Am J Respir Crit Care Med. 2021 May 26. doi: 10.1164/rccm.202103-0613OC. Online ahead of print.
RATIONALE: Sepsis commonly results in elevated serum troponin I levels and increased risk for post-sepsis cardiovascular complications; however, the association between troponin I level during sepsis and cardiovascular complications after sepsis is unclear.
OBJECTIVES: To evaluate the association between serum troponin levels during sepsis and 1-year post-sepsis cardiovascular risks.

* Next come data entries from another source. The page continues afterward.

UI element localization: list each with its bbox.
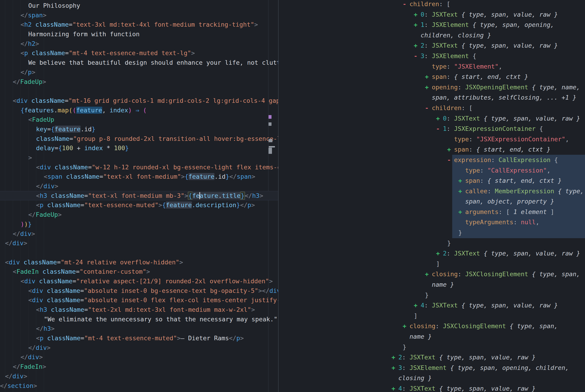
ast-line[interactable]: name }	[278, 280, 585, 290]
code-line[interactable]: <p className="mt-4 text-essence-muted te…	[0, 48, 278, 58]
ast-line[interactable]: +closing: JSXClosingElement { type, span…	[278, 321, 585, 332]
code-line[interactable]: </FadeUp>	[0, 77, 278, 86]
code-line[interactable]: We believe that beautiful design should …	[0, 58, 278, 68]
ast-line[interactable]: +4: JSXText { type, span, value, raw }	[278, 383, 585, 392]
code-line[interactable]: <p className="text-essence-muted">{featu…	[0, 200, 278, 210]
code-line[interactable]: </section>	[0, 381, 278, 391]
overview-ruler-mark[interactable]	[268, 148, 272, 154]
ast-line[interactable]: +2: JSXText { type, span, value, raw }	[278, 352, 585, 362]
ast-line[interactable]: +2: JSXText { type, span, value, raw }	[278, 248, 585, 259]
ast-line[interactable]: children, closing }	[278, 30, 585, 40]
ast-line[interactable]: +span: { start, end, ctxt }	[278, 176, 585, 186]
ast-line[interactable]: +0: JSXText { type, span, value, raw }	[278, 9, 585, 20]
code-line[interactable]: </h2>	[0, 39, 278, 48]
code-line[interactable]: ))}	[0, 220, 278, 229]
code-line[interactable]: <div className="w-12 h-12 rounded-xl bg-…	[0, 162, 278, 172]
ast-line[interactable]: +1: JSXElement { type, span, opening,	[278, 20, 585, 30]
pane-divider[interactable]	[278, 0, 278, 392]
ast-line[interactable]: +closing: JSXClosingElement { type, span…	[278, 269, 585, 280]
collapse-minus-icon[interactable]: -	[403, 0, 410, 9]
ast-line[interactable]: }	[278, 290, 585, 300]
code-line[interactable]: </span>	[0, 10, 278, 20]
overview-ruler-mark[interactable]	[268, 122, 271, 126]
expand-plus-icon[interactable]: +	[414, 20, 421, 30]
code-line[interactable]: </div>	[0, 238, 278, 248]
code-line[interactable]: <div className="mt-16 grid grid-cols-1 m…	[0, 96, 278, 106]
ast-line[interactable]: +2: JSXText { type, span, value, raw }	[278, 40, 585, 51]
code-line[interactable]: </div>	[0, 343, 278, 352]
expand-plus-icon[interactable]: +	[414, 9, 421, 20]
ast-line[interactable]: +4: JSXText { type, span, value, raw }	[278, 300, 585, 311]
expand-plus-icon[interactable]: +	[447, 144, 454, 155]
ast-line[interactable]: +span: { start, end, ctxt }	[278, 72, 585, 82]
code-line[interactable]: </FadeIn>	[0, 362, 278, 372]
ast-line[interactable]: +opening: JSXOpeningElement { type, name…	[278, 82, 585, 92]
code-line[interactable]	[0, 248, 278, 258]
overview-ruler-mark[interactable]	[268, 115, 271, 119]
code-editor-pane[interactable]: Our Philosophy</span><h2 className="text…	[0, 0, 278, 392]
ast-line[interactable]: +callee: MemberExpression { type,	[278, 186, 585, 196]
overview-ruler-mark[interactable]	[268, 139, 272, 142]
ast-line[interactable]: -3: JSXElement {	[278, 51, 585, 61]
code-line[interactable]	[0, 86, 278, 96]
code-line[interactable]: </FadeUp>	[0, 210, 278, 220]
expand-plus-icon[interactable]: +	[392, 383, 398, 392]
code-line[interactable]: </div>	[0, 182, 278, 191]
expand-plus-icon[interactable]: +	[414, 40, 421, 51]
ast-line[interactable]: name }	[278, 332, 585, 342]
ast-line[interactable]: }	[278, 342, 585, 352]
code-line[interactable]: <div className="relative aspect-[21/9] r…	[0, 276, 278, 286]
ast-line[interactable]: }	[278, 238, 585, 248]
expand-plus-icon[interactable]: +	[425, 72, 432, 82]
code-line[interactable]: Harmonizing form with function	[0, 30, 278, 39]
ast-line[interactable]: closing }	[278, 373, 585, 383]
ast-line[interactable]: ]	[278, 259, 585, 269]
ast-line[interactable]: -children: [	[278, 0, 585, 9]
expand-plus-icon[interactable]: +	[425, 82, 432, 92]
code-line[interactable]: <div className="mt-24 relative overflow-…	[0, 258, 278, 267]
ast-line[interactable]: type: "JSXElement",	[278, 61, 585, 72]
ast-line[interactable]: ]	[278, 311, 585, 321]
code-line[interactable]: <span className="text-xl font-medium">{f…	[0, 172, 278, 182]
ast-line[interactable]: span, attributes, selfClosing, ... +1 }	[278, 92, 585, 103]
code-line[interactable]: <h2 className="text-3xl md:text-4xl font…	[0, 20, 278, 30]
expand-plus-icon[interactable]: +	[425, 269, 432, 280]
ast-lines[interactable]: -children: [+0: JSXText { type, span, va…	[278, 0, 585, 392]
ast-line[interactable]: +3: JSXElement { type, span, opening, ch…	[278, 362, 585, 373]
code-line[interactable]: </div>	[0, 352, 278, 362]
ast-line[interactable]: -children: [	[278, 103, 585, 113]
expand-plus-icon[interactable]: +	[458, 207, 465, 217]
ast-line[interactable]: -1: JSXExpressionContainer {	[278, 124, 585, 134]
expand-plus-icon[interactable]: +	[403, 321, 410, 332]
ast-line[interactable]: +arguments: [ 1 element ]	[278, 207, 585, 217]
ast-line[interactable]: type: "CallExpression",	[278, 165, 585, 176]
code-line[interactable]: <FadeUp	[0, 115, 278, 124]
code-line-current[interactable]: <h3 className="text-xl font-medium mb-3"…	[0, 191, 278, 200]
expand-plus-icon[interactable]: +	[414, 300, 421, 311]
expand-plus-icon[interactable]: +	[392, 362, 398, 373]
code-line[interactable]: <div className="absolute inset-0 flex fl…	[0, 295, 278, 305]
code-lines[interactable]: Our Philosophy</span><h2 className="text…	[0, 1, 278, 390]
collapse-minus-icon[interactable]: -	[414, 51, 421, 61]
expand-plus-icon[interactable]: +	[458, 186, 465, 196]
expand-plus-icon[interactable]: +	[436, 113, 443, 124]
code-line[interactable]: >	[0, 153, 278, 162]
ast-line[interactable]: }	[278, 228, 585, 238]
code-line[interactable]: <p className="mt-4 text-essence-muted">—…	[0, 334, 278, 343]
code-line[interactable]: <FadeIn className="container-custom">	[0, 267, 278, 276]
ast-tree-pane[interactable]: -children: [+0: JSXText { type, span, va…	[278, 0, 585, 392]
ast-line[interactable]: +span: { start, end, ctxt }	[278, 144, 585, 155]
code-line[interactable]: <h3 className="text-2xl md:text-3xl font…	[0, 305, 278, 314]
collapse-minus-icon[interactable]: -	[436, 124, 443, 134]
code-line[interactable]: delay={100 + index * 100}	[0, 143, 278, 153]
code-line[interactable]: {features.map((feature, index) ⇒ (	[0, 106, 278, 115]
expand-plus-icon[interactable]: +	[436, 248, 443, 259]
code-line[interactable]: </div>	[0, 229, 278, 238]
ast-line[interactable]: span, object, property }	[278, 196, 585, 207]
code-line[interactable]: Our Philosophy	[0, 1, 278, 10]
code-line[interactable]: </p>	[0, 68, 278, 77]
code-line[interactable]: className="group p-8 rounded-2xl transit…	[0, 134, 278, 144]
collapse-minus-icon[interactable]: -	[425, 103, 432, 113]
collapse-minus-icon[interactable]: -	[447, 155, 454, 165]
ast-line[interactable]: +0: JSXText { type, span, value, raw }	[278, 113, 585, 124]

METHODS: We included patients aged >40 years without a prior diagnosis of cardiovascular disease within 5-years, admitted with sepsis across 21 hospitals from 2011 to 2017. Peak serum troponin I levels during sepsis were grouped as normal (<0.04ng/mL) or tertiles of abnormal (>0.04 to <0.09ng/mL, >0.09 to <0.42ng/mL, or >0.42ng/mL). Multivariable adjusted, cause-specific, Cox proportional hazards models that treated death as a competing risk were used to assess associations between peak sepsis troponin I levels and a composite cardiovascular outcome (atherosclerotic cardiovascular disease, atrial fibrillation, and heart failure) in the year following sepsis. Models were adjusted for pre-sepsis and intra-sepsis factors considered potential confounders.

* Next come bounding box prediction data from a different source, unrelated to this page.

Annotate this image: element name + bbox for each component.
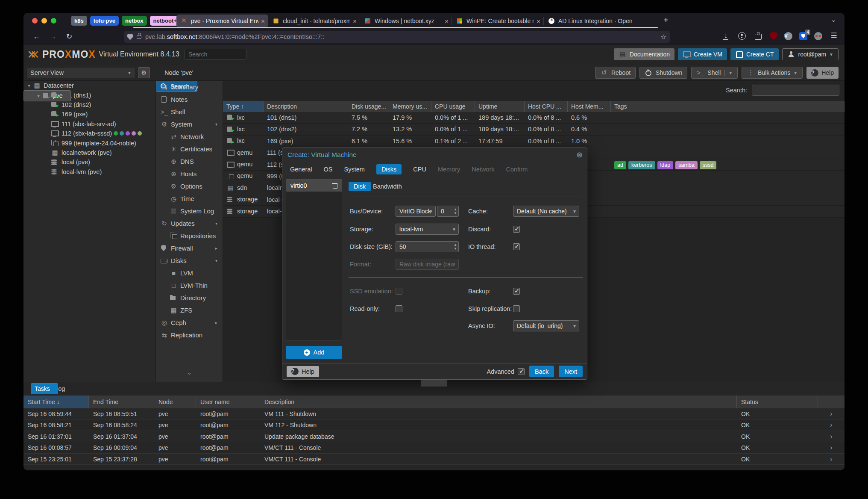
- trash-icon[interactable]: [331, 182, 339, 189]
- bookmark-star-icon[interactable]: ☆: [660, 33, 666, 41]
- dialog-tab-general[interactable]: General: [290, 166, 312, 173]
- column-header-type[interactable]: Type ↑: [223, 101, 264, 112]
- asyncio-select[interactable]: Default (io_uring)▼: [513, 320, 579, 331]
- table-row-169-pxe[interactable]: lxc169 (pxe)6.1 %15.6 %0.1% of 2 ...17:4…: [223, 136, 845, 147]
- menu-icon[interactable]: [829, 31, 839, 41]
- dialog-tab-os[interactable]: OS: [324, 166, 333, 173]
- chevron-right-icon[interactable]: ›: [818, 408, 845, 419]
- tab-group-netbox[interactable]: netbox: [122, 16, 147, 26]
- tab-group-k8s[interactable]: k8s: [71, 16, 87, 26]
- storage-select[interactable]: local-lvm▼: [396, 224, 459, 235]
- chevron-right-icon[interactable]: ›: [818, 442, 845, 453]
- task-row[interactable]: Sep 15 23:25:01Sep 15 23:37:28pveroot@pa…: [23, 454, 845, 465]
- nav-item-directory[interactable]: Directory: [156, 292, 223, 304]
- nav-item-lvm[interactable]: ■LVM: [156, 267, 223, 279]
- tasks-column-description[interactable]: Description: [260, 396, 737, 408]
- nav-item-summary[interactable]: ▤Summary: [156, 81, 223, 93]
- nav-item-zfs[interactable]: ▦ZFS: [156, 304, 223, 316]
- add-disk-button[interactable]: +Add: [286, 346, 342, 359]
- task-row[interactable]: Sep 16 01:37:01Sep 16 01:37:04pveroot@pa…: [23, 431, 845, 442]
- forward-button[interactable]: →: [47, 31, 59, 42]
- nav-item-updates[interactable]: ↻Updates▾: [156, 217, 223, 230]
- ublock-icon[interactable]: [770, 32, 777, 40]
- nav-item-lvm-thin[interactable]: □LVM-Thin: [156, 279, 223, 292]
- shell-button[interactable]: >_Shell|▼: [691, 67, 738, 79]
- spinner-icons[interactable]: ▲▼: [454, 243, 457, 251]
- close-icon[interactable]: ⊗: [576, 150, 583, 159]
- nav-item-ceph[interactable]: ◎Ceph▸: [156, 316, 223, 329]
- tasks-column-user-name[interactable]: User name: [196, 396, 260, 408]
- nav-item-disks[interactable]: Disks▾: [156, 254, 223, 267]
- subtab-bandwidth[interactable]: Bandwidth: [373, 183, 402, 190]
- minimize-window-button[interactable]: [41, 18, 47, 24]
- task-row[interactable]: Sep 16 08:59:44Sep 16 08:59:51pveroot@pa…: [23, 408, 845, 419]
- nav-item-network[interactable]: ⇄Network: [156, 130, 223, 143]
- tree-item-local-pve[interactable]: local (pve): [23, 157, 155, 167]
- vimium-icon[interactable]: V: [784, 32, 792, 40]
- reboot-button[interactable]: ↺Reboot: [595, 67, 636, 79]
- nav-item-options[interactable]: ⚙Options: [156, 180, 223, 192]
- tab-winpe-create-bootable-media[interactable]: WinPE: Create bootable media |×: [452, 15, 544, 27]
- nav-item-repositories[interactable]: Repositories: [156, 230, 223, 242]
- lock-icon[interactable]: [137, 35, 141, 39]
- tasks-column-status[interactable]: Status: [737, 396, 818, 408]
- column-header-description[interactable]: Description: [264, 101, 348, 112]
- chevron-right-icon[interactable]: ›: [818, 419, 845, 431]
- cache-select[interactable]: Default (No cache)▼: [513, 206, 579, 217]
- advanced-checkbox[interactable]: [518, 368, 525, 375]
- url-bar[interactable]: pve.lab.softbox.net:8006/#v1:0:=node%2Fp…: [124, 31, 670, 43]
- table-row-102-dns2[interactable]: lxc102 (dns2)7.2 %13.2 %0.0% of 1 ...189…: [223, 124, 845, 135]
- tasks-column-node[interactable]: Node: [154, 396, 196, 408]
- nav-item-system-log[interactable]: ☰System Log: [156, 205, 223, 217]
- backup-checkbox[interactable]: [513, 288, 520, 295]
- skiprep-checkbox[interactable]: [513, 305, 520, 312]
- tree-item-169-pxe[interactable]: 169 (pxe): [23, 109, 155, 119]
- close-tab-icon[interactable]: ×: [261, 18, 265, 25]
- dialog-help-button[interactable]: ?Help: [287, 366, 319, 377]
- tasks-column-end-time[interactable]: End Time: [89, 396, 154, 408]
- tab-pve-proxmox-virtual-environme[interactable]: pve - Proxmox Virtual Environme×: [176, 15, 268, 27]
- useragent-icon[interactable]: [814, 32, 822, 40]
- nav-item-shell[interactable]: >_Shell: [156, 106, 223, 118]
- nav-item-dns[interactable]: ⊕DNS: [156, 155, 223, 168]
- account-icon[interactable]: [737, 31, 747, 41]
- bus-select[interactable]: VirtIO Block▼: [396, 206, 436, 217]
- tree-item-112-sbx-lab-sssd[interactable]: 112 (sbx-lab-sssd): [23, 129, 155, 138]
- column-header-cpu-usage[interactable]: CPU usage: [431, 101, 475, 112]
- tree-item-datacenter[interactable]: ▾▤Datacenter: [23, 81, 155, 90]
- close-tab-icon[interactable]: ×: [445, 18, 449, 25]
- tab-windows-netboot-xyz[interactable]: Windows | netboot.xyz×: [360, 15, 452, 27]
- tree-item-localnetwork-pve[interactable]: ▦localnetwork (pve): [23, 148, 155, 157]
- new-tab-button[interactable]: +: [663, 15, 669, 25]
- column-header-disk-usage[interactable]: Disk usage...: [348, 101, 389, 112]
- close-tab-icon[interactable]: ×: [353, 18, 357, 25]
- nav-item-time[interactable]: ◷Time: [156, 192, 223, 205]
- tree-item-999-template-24-04-noble[interactable]: 999 (template-24.04-noble): [23, 138, 155, 148]
- iothread-checkbox[interactable]: [513, 243, 520, 250]
- close-window-button[interactable]: [32, 18, 38, 24]
- tasks-column-start-time[interactable]: Start Time ↓: [23, 396, 89, 408]
- tree-item-pve[interactable]: ▾pve: [23, 90, 71, 101]
- tab-ad-linux-integration-open[interactable]: AD Linux Integration · Open: [544, 15, 636, 27]
- spinner-icons[interactable]: ▲▼: [454, 207, 457, 215]
- shutdown-button[interactable]: Shutdown: [639, 67, 687, 79]
- chevron-right-icon[interactable]: ›: [818, 431, 845, 442]
- user-menu-button[interactable]: root@pam▼: [782, 48, 839, 60]
- bulk-actions-button[interactable]: ⋮Bulk Actions▼: [742, 67, 803, 79]
- bitwarden-icon[interactable]: 4: [799, 32, 807, 40]
- column-header-memory-us[interactable]: Memory us...: [389, 101, 431, 112]
- column-header-tags[interactable]: Tags: [611, 101, 845, 112]
- create-ct-button[interactable]: Create CT: [730, 48, 779, 60]
- readonly-checkbox[interactable]: [396, 305, 402, 312]
- task-row[interactable]: Sep 16 08:58:21Sep 16 08:58:24pveroot@pa…: [23, 419, 845, 431]
- table-search-input[interactable]: [752, 85, 839, 96]
- chevron-right-icon[interactable]: ›: [818, 454, 845, 465]
- tree-item-111-sbx-lab-srv-ad[interactable]: 111 (sbx-lab-srv-ad): [23, 119, 155, 129]
- nav-item-firewall[interactable]: Firewall▸: [156, 242, 223, 254]
- disk-size-stepper[interactable]: 50▲▼: [396, 241, 459, 252]
- nav-item-system[interactable]: ⚙System▾: [156, 118, 223, 130]
- create-vm-button[interactable]: Create VM: [678, 48, 727, 60]
- close-tab-icon[interactable]: ×: [537, 18, 540, 25]
- tracking-protection-icon[interactable]: [127, 34, 133, 40]
- reload-button[interactable]: ↻: [64, 31, 75, 42]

MEASUREMENTS AND MAIN RESULTS: Among 14,046 patients with troponin I measured during sepsis, 2,012 (14.3%) patients experienced the composite cardiovascular outcome in the year following sepsis hospitalization. Compared with patients with normal troponin levels, those with elevated troponins had increased risks of adverse cardiovascular events (adjusted Hazard Ratiotroponin 0.04-0.09=1.37 (95% CI 1.20-1.55), aHRtroponin 0.09-0.42=1.44 (95% CI 1.27-1.63), and aHRtroponin > 0.42=1.77 (95% CI 1.56-2.00)).
CONCLUSIONS: Among patients without pre-existing cardiovascular disease, troponin elevation during sepsis identified patients at increased risk for post-sepsis cardiovascular complications. Strategies to mitigate cardiovascular complications among this high-risk subset of patients is warranted.